Le papier-massa de type Bob Marley et le bout de la plaquette marocaine se substituent à la hrira épicée dès l'appel du muezzin.
«Ils s'abstiennent de prendre toute nourriture pendant la journée et se droguent chaque soir dès que les haut parleurs des mosquées retentissent pour annoncer la rupture du jeûne», déplorent plusieurs Oranais. La consommation de la drogue et des psychotropes a explosé pendant ce mois sacré, un peu partout dans la ville d'Oran. Aucun n'est épargné.
Le papier-massa, type Bob Marley, et le bout de plaquette marocaine remplacent la hrira épicée. Dès que le muezzin appelle à la rupture du jeûne, des jeunes, moins jeunes, adultes et même des jeunes filles accourent aussitôt vers leurs cachettes, retirent leur papier cigarette et des bouts de cannabis pour confectionner aussitôt leurs joints dont la consommation est interdite le jour pendant tout un long mois. Lorgnant les mouvements des Véto des policiers, ces drogués se mettent en groupe se passant leurs joints à tour de rôle, dans les entrées, caves et terrasses des immeubles.
Les occupants des immeubles ne savent plus à quel saint se vouer.
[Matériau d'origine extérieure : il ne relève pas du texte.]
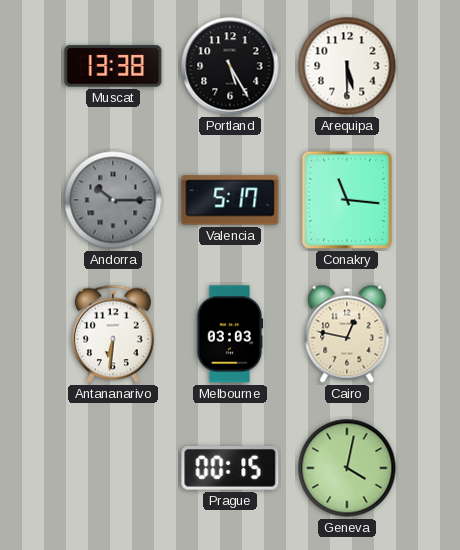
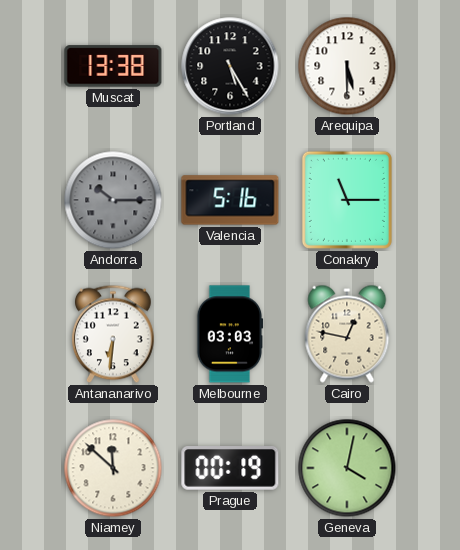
Valencia: 5:17 -> 5:16
Conakry: 11:16 -> 11:15
Niamey: none -> 11:52
Prague: 00:15 -> 00:19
D'autres à la fois libertins et audacieux adjoignent cette dose habituelle, comme ingrédient principal dans le menu du diner en clôturant le repas à la table même du diner. La consommation du kif constitue l'un des plus grands péchés interdits par toutes les lois, divines et humaines, tandis que sa commercialisation n'est pas un fait nouveau dans une wilaya qui est devenue une plaque tournante du trafic et de transit de cannabis vu sa mitoyenneté avec la wilaya frontalière, Tlemcen. Ce n'est pas tout. Mais où aller dans une cité où le théâtre de verdure, seule structure qui peut contenir des milliers de badauds, est fermé pendant cette saison des grandes chaleurs et de grande morosité?
Les animations culturelles improvisées par les services locaux du département de Khalida Toumi ne drainent pas tant de foules comme ce fut dans une époque où la ville était réellement radieuse le jour et animée la nuit. Destination est prise: les terrasses des cafétérias dont les consommations sont thé, café turc, chicha et chamia. Les noctambules peinent à choisir entre le salon nommé «Une heure à Beyrouth», celui appelé «Layali de Baghdâd» ou encore les salons ordinaires des rues Khemisti, Larbi Ben M'hidi et Canastel. Les salons à l'orientale sont les mieux prisés étant donné que ces derniers proposent le narguilé, appelé dans le jargon local la ranguila.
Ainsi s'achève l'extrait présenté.